Low-dimensional ice trapped in nanocapillaries is a fascinating
phenomenon and is ubiquitous in our daily lives. As a decisive factor
of the confinement effect, the size of the nanocapillary significantly
affects the critical crystallization pressure and crystalline structure,
especially for multilayered ices. By choosing square ice as a typical
two-dimensional (2D) multilayered ice pattern and using all-atom molecular
dynamics simulations, we further unveil the variation mechanism of
critical crystallization pressure with the nanocapillary size. The
results show a strong dependence of the critical crystallization pressure
on the size of the graphene sheet for monolayer, bilayer, and trilayer
square ice. The quasi-macroscopic crystallization pressure, the actual
pressure of water molecules, and the freezable region between them
are all strongly dependent on the nanocapillary width.

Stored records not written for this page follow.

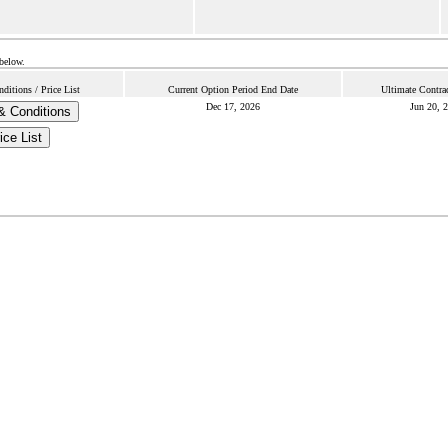
 below.
itions / Price List
Current Option Period End Date
Ultimate Contra
Dec 17, 2026
Jun 20, 
& Conditions
ice List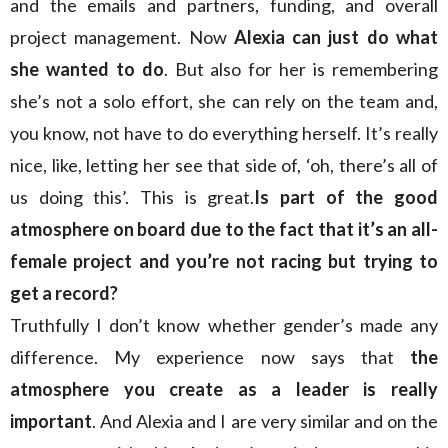
and the emails and partners, funding, and overall
project management. Now
Alexia can just do what
she wanted to do
. But also for her is remembering
she’s not a solo effort, she can rely on the team and,
you know, not have to do everything herself. It’s really
nice, like, letting her see that side of, ‘oh, there’s all of
us doing this’. This is great.
Is part of the good
atmosphere on board due to the fact that it’s an all-
female project and you’re not racing but trying to
get a record?
Truthfully I don’t know whether gender’s made any
difference. My experience now says that
the
atmosphere you create as a leader is really
important
. And Alexia and I are very similar and on the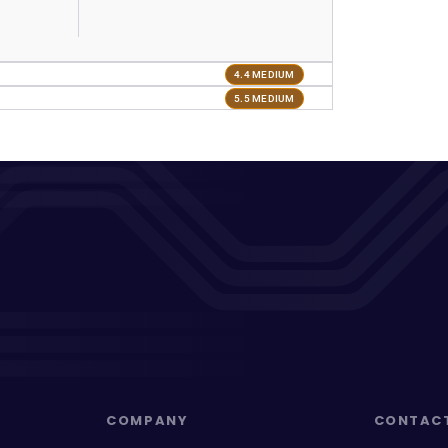
4.4 MEDIUM
5.5 MEDIUM
COMPANY
CONTAC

As the size
of the capillary becomes larger in all three directions, the critical
crystallization pressure converges to the true macroscopic crystallization
pressure, which is very close to the value of the crystallization
pressure for bulk ice. A direct correlation is established between
2D square ice and three-dimensional (3D) bulk ice by the critical
crystallization pressure. There is an unfreezable threshold for crystallizing
spontaneously in practice when the quasi-macroscopic crystallization
pressure is equal to the actual pressure, which can explain the limit
of nanocapillary width for multilayered ice.